Aku tidak bisa membantu banyak kecuali dengan untaian doa. Bibirku memang hanya diam membisu seolah ragaku tidak mendapat stimulus apapun. Mereka tidak tahu jika semestaku gaduh oleh milyaran pikiran yang mengusik diriku. Mereka tidak mengerti jika dalam semestaku yang kelabu, pertengkaran mereka mampu memantik api yang memprovokasi pikiran buruk untuk datang.
Aku berusaha menahan air mata yang menggumpal di kelopak mata. Rasanya sakit sekali. Lima detik aku menang. Berhasil membuat rintik kesedihan itu bersembunyi. Namun detik berikutnya air mataku tak terbendung lagi saat pintu kamar sebelah dibanting dengan keras. Tetes-tetes berikutnya berlomba-lomba untuk membanjiri wajah.

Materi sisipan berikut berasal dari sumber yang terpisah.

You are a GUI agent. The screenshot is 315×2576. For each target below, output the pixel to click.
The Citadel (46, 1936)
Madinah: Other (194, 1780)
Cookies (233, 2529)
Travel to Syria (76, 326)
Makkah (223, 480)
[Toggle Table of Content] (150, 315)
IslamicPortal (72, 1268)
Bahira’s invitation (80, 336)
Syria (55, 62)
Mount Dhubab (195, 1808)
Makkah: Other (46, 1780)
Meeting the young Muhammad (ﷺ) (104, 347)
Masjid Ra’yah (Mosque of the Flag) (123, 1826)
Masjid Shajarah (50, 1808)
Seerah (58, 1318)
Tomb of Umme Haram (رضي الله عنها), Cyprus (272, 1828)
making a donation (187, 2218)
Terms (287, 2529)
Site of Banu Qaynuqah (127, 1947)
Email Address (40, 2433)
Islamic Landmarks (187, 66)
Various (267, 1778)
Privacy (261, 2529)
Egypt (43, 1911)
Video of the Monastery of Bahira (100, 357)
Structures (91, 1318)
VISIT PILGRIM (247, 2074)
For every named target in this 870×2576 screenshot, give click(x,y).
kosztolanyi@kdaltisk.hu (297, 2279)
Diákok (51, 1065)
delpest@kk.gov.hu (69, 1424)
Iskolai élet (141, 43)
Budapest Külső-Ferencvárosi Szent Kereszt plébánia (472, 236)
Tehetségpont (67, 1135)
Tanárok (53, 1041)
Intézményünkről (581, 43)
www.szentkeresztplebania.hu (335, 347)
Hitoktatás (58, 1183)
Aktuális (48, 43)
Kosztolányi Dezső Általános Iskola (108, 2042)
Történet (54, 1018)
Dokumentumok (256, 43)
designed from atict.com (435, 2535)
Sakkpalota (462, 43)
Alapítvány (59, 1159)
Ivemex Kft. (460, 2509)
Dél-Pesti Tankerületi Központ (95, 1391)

Aku menutup seluruh tubuh dengan selimut tebal. Terisak dalam. Sendiri dalam kegamangan yang menyita tenaga. Dalam hening kelam yang selalu menyiksa. Ara sedang bertandang ke rumah temannya. Menginap untuk mengerjakan tugas prakarya. Tersisa aku sendiri dalam malam yang dirundung nestapa.
“Ya Tuhan, tolong utuhkan kembali keluargaku. Beri mereka solusi agar masalah mereka bisa segera tuntas. Aku rela menukar apapun yang sekarang aku miliki untuk membeli ketenangan dalam rumahku.”
Dalam senyap dan isak tangis yang semakin memilukan, aku hanya mampu merapal doa. Aku tahu Tuhan tidak pernah tidur. Aku tahu dia akan selalu mendengar.
“Kak, Jingga!” panggil Aldava yang sudah masuk ke kamar.
Aku buru-buru menghapus air mata yang membuat wajahku sembab. Aku bangkit dan menyambut kedatangan adikku dengan kedua tangan. Aldava langsung menghambur ke dalam pelukanku. Aku mendekapnya erat.
“Ayah dan Ibu kenapa, Kak?” tanya Aldava polos.
“Nggak papa. Aldava tidur sama Kakak, ya.” Aku berusaha menenangkan adikku.
Napas Aldava tidak teratur. Derap langkah kakinya ketika menuju ke kamarku tergesa-gesa. Aku tahu dia sedang ketakutan saat suara Ayah dan Ibu semakin membahana.
“Ayah dan Ibu akan terus bersama, kan, Kak?”